Return verbatim the line containing "właściwości zdrowotne kryją" together with all lines that follow it in the records, and no other material.

- _Exercise materials_
------------------------------------------------------------------------
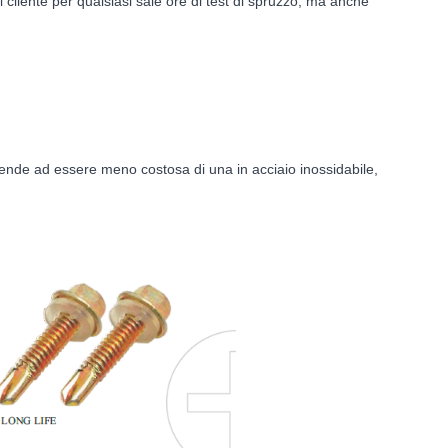
l cliente per qualsiasi sale ore di test di spruzzo, ma anche
tende ad essere meno costosa di una in acciaio inossidabile,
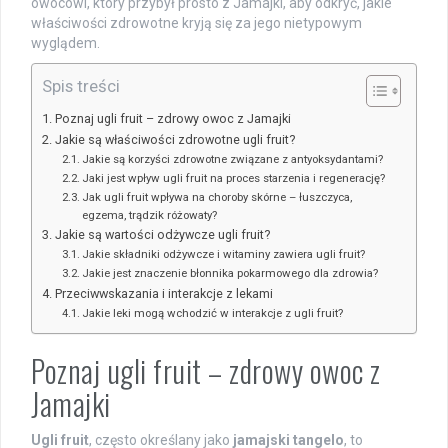
owocowi, który przybył prosto z Jamajki, aby odkryć, jakie
właściwości zdrowotne kryją się za jego nietypowym
wyglądem.
Spis treści
Poznaj ugli fruit – zdrowy owoc z Jamajki
Jakie są właściwości zdrowotne ugli fruit?
Jakie są korzyści zdrowotne związane z antyoksydantami?
Jaki jest wpływ ugli fruit na proces starzenia i regenerację?
Jak ugli fruit wpływa na choroby skórne – łuszczyca,
egzema, trądzik różowaty?
Jakie są wartości odżywcze ugli fruit?
Jakie składniki odżywcze i witaminy zawiera ugli fruit?
Jakie jest znaczenie błonnika pokarmowego dla zdrowia?
Przeciwwskazania i interakcje z lekami
Jakie leki mogą wchodzić w interakcje z ugli fruit?
Poznaj ugli fruit – zdrowy owoc z
Jamajki
Ugli fruit
, często określany jako
jamajski tangelo
, to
------------------------------------------------------------------------
- _Reply to the exercise_
właściwości zdrowotne kryją się za jego nietypowym
wyglądem.
Spis treści
Poznaj ugli fruit – zdrowy owoc z Jamajki
Jakie są właściwości zdrowotne ugli fruit?
Jakie są korzyści zdrowotne związane z antyoksydantami?
Jaki jest wpływ ugli fruit na proces starzenia i regenerację?
Jak ugli fruit wpływa na choroby skórne – łuszczyca,
egzema, trądzik różowaty?
Jakie są wartości odżywcze ugli fruit?
Jakie składniki odżywcze i witaminy zawiera ugli fruit?
Jakie jest znaczenie błonnika pokarmowego dla zdrowia?
Przeciwwskazania i interakcje z lekami
Jakie leki mogą wchodzić w interakcje z ugli fruit?
Poznaj ugli fruit – zdrowy owoc z
Jamajki
Ugli fruit
, często określany jako
jamajski tangelo
, to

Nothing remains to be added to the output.